The first trial47 was an open-label, dose-escalation study conducted in Caucasian and Black patients with advanced solid tumors. The aim of this study was to assess the safety, maximum tolerated dose (MTD), recommended Phase II dose (RP2D), pharmacokinetics, and preliminary antitumor activity of olaratumab. Patients were enrolled into five dose-escalating cohorts of three to six patients each. Olaratumab was administered intravenously weekly at 4, 8, or 16 mg/kg (cohorts 1–3) or once every other week at 15 or 20 mg/kg (cohorts 4–5), with 4 weeks/cycle. The study was conducted from December 2006 to March 2009, and totally, 19 patients were treated in five cohorts. Among all cohorts, the median number of infusions was 9 (range 1.0–54.0) and the median treatment duration was 12.1 weeks (range 1.0–57.9 weeks). Interestingly, no dose-limiting toxicities (DLTs) were observed during the study, and therefore, the MTD was not identified. The most common adverse events (AEs) considered at least possibly, probably, or definitely related to olaratumab were fatigue and infusion-related reactions (IRRs; 10.5% each). With the exception of one patient (enrolled in the 20 mg/kg cohort) experiencing two grade 3 drug-related AEs (increased alkaline phosphatase) after assessment period of DLTs, all drug-related AEs were of grade 1 or 2. Following multiple doses, the trough concentrations (Cmin) for 16 mg/kg weekly and 20 mg/kg biweekly were >155 μg/mL, which was the efficacious concentration in animal xenograft models. Regarding efficacy measurements, there were no complete responses (CRs) or partial responses (PRs) in this study, but 12 (63.2%) patients had a best response of stable diseases (SDs) with a median duration of 3.9 months (95% CI 2.3–8.7 months). The authors concluded that olaratumab was well tolerated and showed preliminary antitumor activity. Identified RP2Ds were both 16 mg/kg weekly and 20 mg/kg biweekly.

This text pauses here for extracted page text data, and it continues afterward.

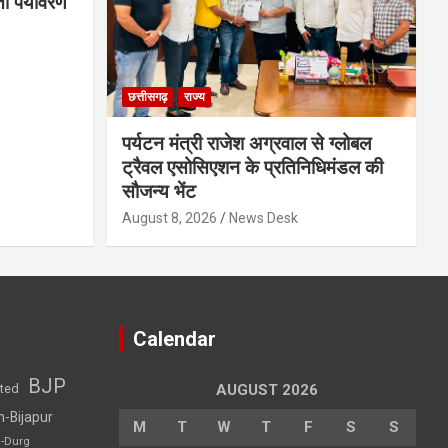
तो पर्यावरण
छत्तीसगढ़
राज्य
पर्यटन मंत्री राजेश अग्रवाल से ग्लोबल
ट्रैवल एसोसिएशन के प्रतिनिधिमंडल की
सौजन्य भेंट
August 8, 2026
News Desk
Calendar
BJP
sted
AUGUST 2026
h-Bijapur
M
T
W
T
F
S
S
h-Durg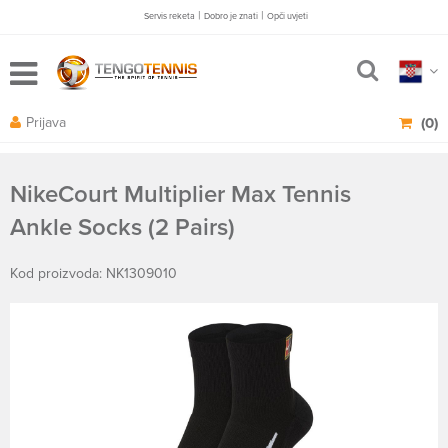
|
|
Servis reketa
Dobro je znati
Opči uvjeti
Prijava
(0)
NikeCourt Multiplier Max Tennis
Ankle Socks (2 Pairs)
Kod proizvoda: NK1309010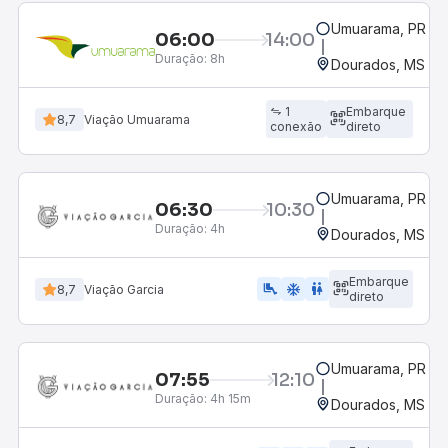
Umuarama, PR
06:00
14:00
Duração:
8h
Dourados, MS - R
1
Embarque
8,7
Viação Umuarama
conexão
direto
Umuarama, PR
06:30
10:30
Duração:
4h
Dourados, MS - R
Embarque
airline_seat_legroom_extra
ac_unit
wc
8,7
Viação Garcia
direto
Umuarama, PR
07:55
12:10
Duração:
4h 15m
Dourados, MS - R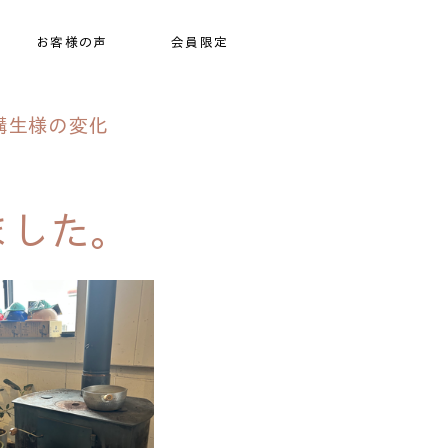
お客様の声
会員限定
講生様の変化
ました。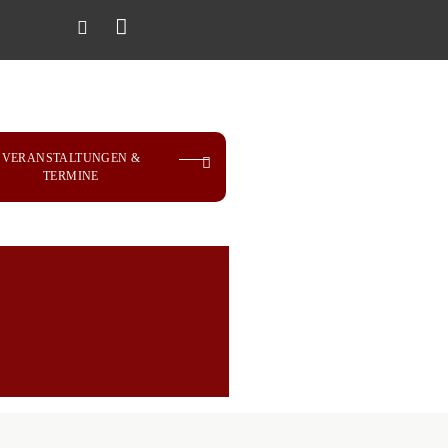
VERANSTALTUNGEN &
TERMINE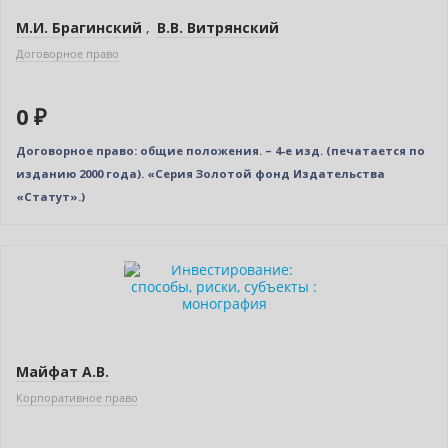
М.И. Брагинский
,
В.В. Витрянский
Договорное право
0 ₽
Договорное право: общие положения. – 4-е изд. (печатается по
изданию 2000 года). «Серия Золотой фонд Издательства
«Статут».)
Индивидуальный подход
Майфат А.В.
Корпоративное право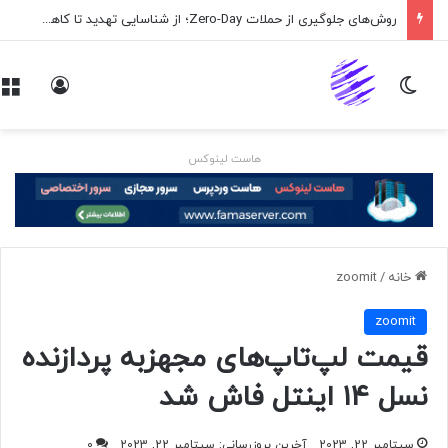
روش‌های جلوگیری از حملات Zero-Day؛ از شناسایی تهدید تا کاهش ریسک
تغییر پوسته
ورود
هاست لینوکس
خانه
/
zoomit
zoomit
قیمت لپ‌تاپ‌های مجهزبه پردازنده
نسل ۱۴ اینتل فاش شد
سپتامبر 22, 2023
آخرین بروزرسانی: سپتامبر 22, 2023
0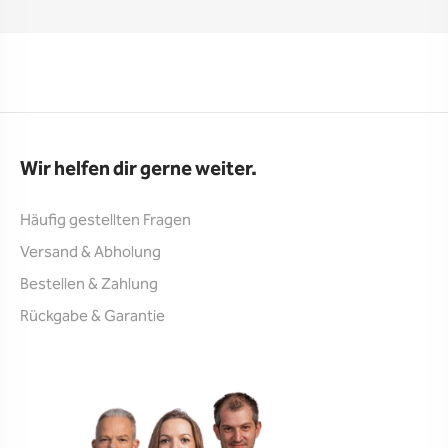
Wir helfen dir gerne weiter.
Häufig gestellten Fragen
Versand & Abholung
Bestellen & Zahlung
Rückgabe & Garantie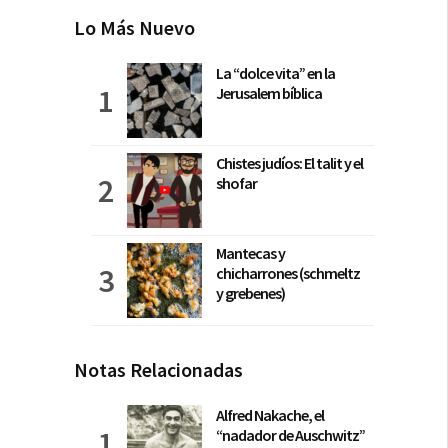
Lo Más Nuevo
La “dolce vita” en la
Jerusalem bíblica
Chistes judíos: El talit y el
shofar
Mantecas y
chicharrones (schmeltz
y grebenes)
Notas Relacionadas
Alfred Nakache, el
“nadador de Auschwitz”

The second Phase I trial48 was a single-center, open-label, dose-escalation study conducted in Japanese patients with advanced/refractory solid malignancies. The primary objective was to establish the safety and pharmacokinetic profile of olaratumab. Three to six patients were enrolled into each of three cohorts: patients received intravenous olaratumab at 10 mg/kg on days 1 and 8 every 3 weeks (cohort 1), 20 mg/kg every 2 weeks (cohort 2), and 15 mg/kg on days 1 and 8 every 3 weeks (cohort 3). Doses were escalated from cohort 1 through cohort 3. A total of 16 patients were treated across three cohorts, and the median duration of treatment was 13.1 weeks (range 7.0–13.6 weeks), 6.0 weeks (range 3.0–13.4 weeks), and 7.0 weeks (range 7.0–25.1 weeks) in cohort 1, cohort 2, and cohort 3, respectively.

Similar to the previous Phase I trial conducted in Caucasian patients, there were no DLTs; thus, the MTD was not reached. The most frequently reported olaratumab-related events across the three cohorts included proteinuria (25.0%) and increased aspartate aminotransferase levels (12.5%), while no IRRs were reported. Based on the pharmacokinetic concentration profile of olaratumab, the trough concentrations following single and multiple doses at 15 mg/kg on days 1 and 8 every 3 weeks (cohort 3) and multiple doses at 20 mg/kg every 2 weeks (cohort 2) were above the 155 μg/mL target. Regarding efficacy, like in the other Phase I trial, the best overall response was SD. The disease control rate (CRs + PRs + SDs) was 66.7% in cohort 1, 42.9% in cohort 2, and 33.3% in cohort 3. The median duration of SD was 2.8 months in cohort 1 and cohort 2 and 4.9 months in cohort 3. Thus, the authors concluded that olaratumab had an acceptable safety profile and was well tolerated, and the aforementioned two doses represent an acceptable schedule for future trials in Japanese patients.

Therefore, olaratumab safety profile emerging from Phase I monotherapy trials was consistent with its toxicology profile and the toxicity profile observed in patients with advanced-stage solid tumors.